Cabeça mesmo aqui não funciona mais, não. Será que tomei os remédios hoje? Vitaminas, ferro, cálcio, AAS. Sei não. Tem que monitorar a pressão todo dia como cuidado contra a pré-eclâmpsia. Tudo certo. Tô vendo estrelinha de vez em quando? Tô. Mas dor de cabeça não tem. Estamos bem, meu filho.

Quer dizer, estar bem é uma expressão que mudou de lugar nesta minha jornada de fabricação de outro ser humano. Reclamo com o marido da dor na lombar, do peso da barriga, das incontáveis vezes que levanto de madrugada para ir ao banheiro. Mas Bentinho está conseguindo manter o crescimento e se segurar dentro da barriga. Logo, sim, estamos bem.

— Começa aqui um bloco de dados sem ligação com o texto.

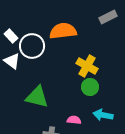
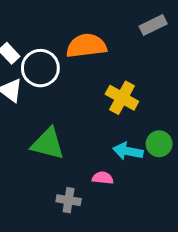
green circle: (90, 87) -> (159, 144), moved
cyan arrow: (103, 115) -> (128, 151), moved

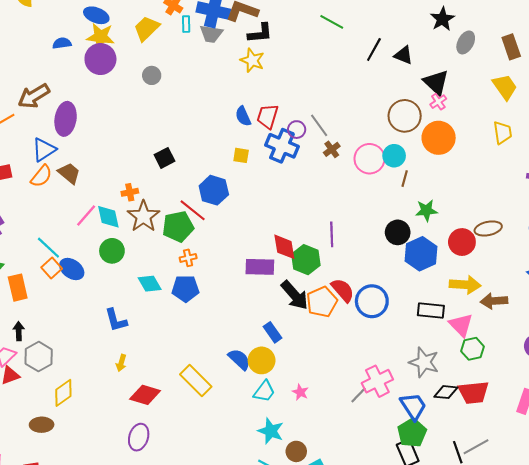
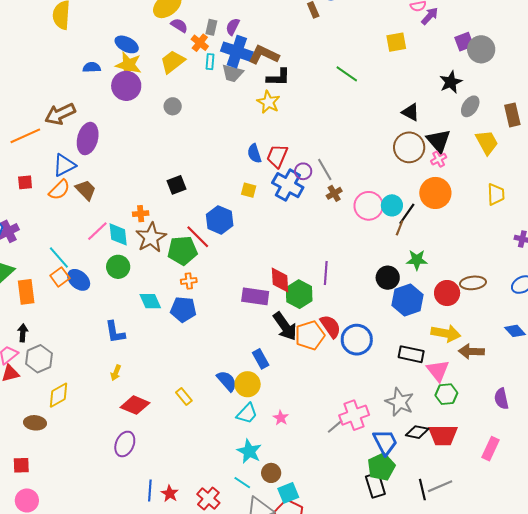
black line: (374, 50) -> (407, 214), moved
yellow trapezoid: (505, 87) -> (487, 142), moved
brown circle: (405, 116) -> (409, 147), moved
yellow rectangle: (196, 380) -> (184, 397), size x0.6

A cabeça já começa a ir para o próximo ato. Lá vem o Instagram e os aplicativos de gestação com uma nova pressão: já arrumou o quarto? Lavou e organizou as roupas? Fez a mala da maternidade? Ok. Vamos ver a lista do que temos que levar. Seis macacões, seis bodies, seis mijões, dois casacos. É sério? Doze mudas de roupa? O bebê vai pro hospital nascer ou passar férias? Sou mãe de primeira viagem. Zero noção, mas vou confiar e levar só metade. Espero não estar fazendo besteira.

Legenda: Sou mãe de primeira viagem. Zero noção, mas vou confiar e levar só metade. Espero não estar fazendo besteira
Foto: Shutterstock

Vai dar certo, já dizia o diretor daquele plano de saúde na pandemia, parafraseando o simbólico “vai dá certo” da periferia. Aliás, vi que o tal convênio inaugurou uma tal suíte vip (não sei como se chama exatamente). Uma blogueira fez a publi e disse que era para dar um up na hospedagem da gestante. Achei engraçado chamar internação de hospedagem, mas me falaram que tem a ver com humanizar atendimentos.

Tô preocupada mesmo é se vou ter minha hora dourada com o Bentinho, quando ele nascer. Preciso visitar dois ou três hospitais para decidir onde parir. O médico e a doula para me ajudarem a trazer o Bentinho ao mundo já estão ok. Tô confiante. Não vou pensar muito no parto para não ficar com medo. Vamos lá, confiar na natureza, no meu corpo.

Soube há pouco que já preciso ir atrás de pediatra antes de o bebê nascer ou não vou conseguir marcar depois. Você paga uma consulta de pré-natal, depois a primeira consulta do bebê e só depois os que consultei atendem pelo plano de saúde. Socorro, tem que ficar rica para ser mãe de classe média?

Enquanto isso, as perguntas não param na central dos palpiteiros. Vai ter coragem do parto normal? Já fez a playlist do parto? Separou os três mil reais para garantir a analgesia? Afinal, você é pequena e não vai aguentar a dor. Pesquisou se vale a pena o óleo de rícino para ajudar no trabalho de parto? Já tem doula? Mulher, marca logo essa cesariana. Tu não vai conseguir.

Tua barriga está pontuda demais, sinal que vai ser menino. Sua louca, como assim vai usar fraldas ecológicas? O planeta agradece, mas você não dá conta. E aí vem o melhor de todos os conselhos: não escute ninguém. Este, sim, vou seguir. Câmbio, desligo.

Tô colocando vocês todos no mute. Vou ali fazer pilates e esperar meu filho vir em paz, no dia que ele estiver pronto, pela via mais segura para nós dois. Sem apego, sem mil cursos, com algumas leituras, uma boa rede de apoio e muito amor.